INFORMATION GIVEN:
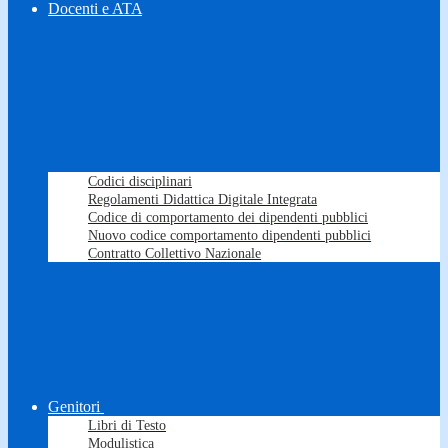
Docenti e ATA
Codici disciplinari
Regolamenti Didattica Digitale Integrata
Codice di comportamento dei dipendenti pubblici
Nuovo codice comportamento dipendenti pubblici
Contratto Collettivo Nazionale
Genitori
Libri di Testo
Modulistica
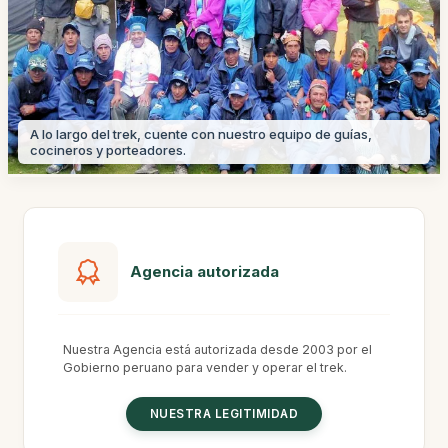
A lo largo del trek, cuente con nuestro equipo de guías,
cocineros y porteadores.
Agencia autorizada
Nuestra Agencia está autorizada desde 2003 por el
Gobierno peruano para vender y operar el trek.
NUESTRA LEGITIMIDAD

...

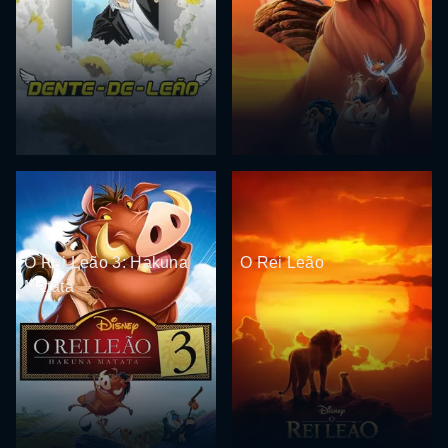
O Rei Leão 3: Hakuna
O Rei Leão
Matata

--

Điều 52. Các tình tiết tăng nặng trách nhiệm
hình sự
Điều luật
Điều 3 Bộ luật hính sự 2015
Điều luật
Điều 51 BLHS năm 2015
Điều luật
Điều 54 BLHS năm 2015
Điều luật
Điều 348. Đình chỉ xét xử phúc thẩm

WORK TASK:
Read through the records above and copy the lines that contain "Agencia".

SOLUTION TO THE PROBLEM:
Agencia autorizada
Nuestra Agencia está autorizada desde 2003 por el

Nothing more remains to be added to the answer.